Ook op andere terreinen ben ik inmiddels een kleine snob geworden ben ik bang. En gniffel ik als ik de visverkoopster tegen haar man hoor zeggen: zeg Ad, de Aardappeleters, is dat nou van Rembrandt of van Gogh? Of vorige week in de Hermitage, bij de tentoonstelling van Rubens, toen iemand zich hardop afvroeg of deze nou katholiek of protestant zou zijn geweest. Dat zie je toch zo, oen! schoot door mijn hoofd. Bij mijn observaties denk ik er nu wel van alles achteraan: hoe zou die dat nou ook moeten weten, toch niet gek? Zij weet hoe je vissen moet stropen, ik niet.

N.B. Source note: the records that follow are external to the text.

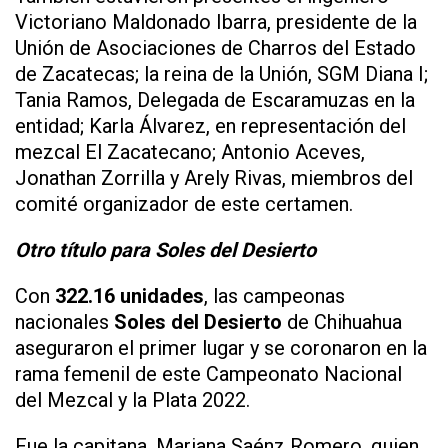
Victoriano Maldonado Ibarra, presidente de la
Unión de Asociaciones de Charros del Estado
de Zacatecas; la reina de la Unión, SGM Diana I;
Tania Ramos, Delegada de Escaramuzas en la
entidad; Karla Álvarez, en representación del
mezcal El Zacatecano; Antonio Aceves,
Jonathan Zorrilla y Arely Rivas, miembros del
comité organizador de este certamen.
Otro título para Soles del Desierto
Con
322.16 unidades
, las campeonas
nacionales
Soles del Desierto
de Chihuahua
aseguraron el primer lugar y se coronaron en la
rama femenil de este Campeonato Nacional
del Mezcal y la Plata 2022.
Fue la capitana, Mariana Saénz Romero, quien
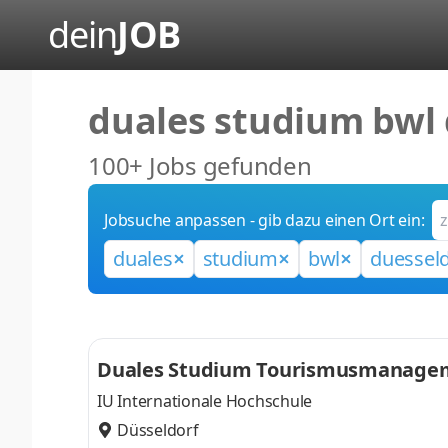
dein
JOB
duales studium bwl 
100+ Jobs gefunden
Jobsuche anpassen - gib dazu einen Ort ein:
duales
studium
bwl
duesseld
Duales Studium Tourismusmanagemen
tel
IU Internationale Hochschule
Düsseldorf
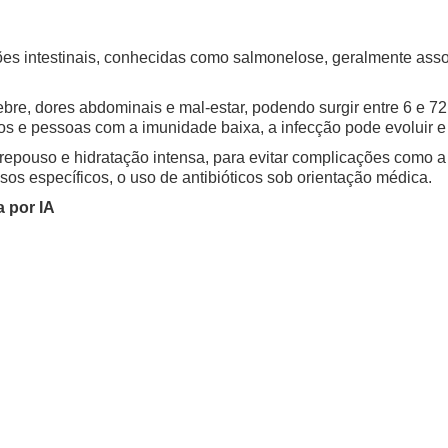
ções intestinais, conhecidas como salmonelose, geralmente as
ebre, dores abdominais e mal-estar, podendo surgir entre 6 e 
os e pessoas com a imunidade baixa, a infecção pode evoluir e
 repouso e hidratação intensa, para evitar complicações como 
sos específicos, o uso de antibióticos sob orientação médica.
 por IA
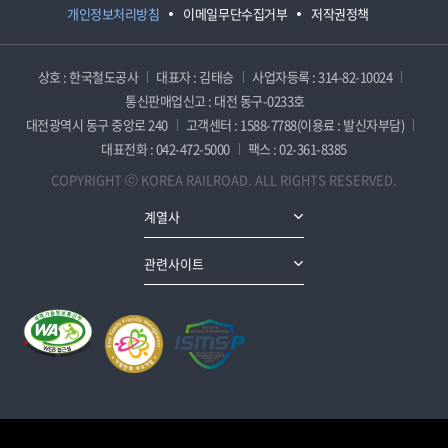
개인정보처리방침
이메일무단수집거부
저작권정책
상호 : 한국철도공사
대표자 : 김태승
사업자등록 : 314-82-10024
통신판매업신고 : 대전 동구-0233호
대전광역시 동구 중앙로 240
고객센터 : 1588-7788(이용료 : 발신자부담)
대표전화 : 042-472-5000
팩스 : 02-361-8385
COPYRIGHT ⓒ KOREA RAILROAD. ALL RIGHTS RESERVED.
계열사
관련사이트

Opgroeien deed ik op het platteland en als ik mijn tafelmanieren niet juist in de praktijk bracht brieste mijn vader: we zijn hier niet bij van de L!! Dat waren de buren. Veel later, toen mijn ouders zich hadden teruggetrokken in Frankrijk, zag ik hen tijdens een bezoek allebei hun bord aflikken na de maaltijd. Gewoon, onverstoorbaar en synchroon, alsof ze nooit wat anders hadden gedaan, want het was zo lekker, mijn moeder had weer eens zo goed gekookt.
Ik was geschokt, toen geamuseerd, en veel later eigenlijk best trots op mijn ouders. Ze waren zo verdomde echt.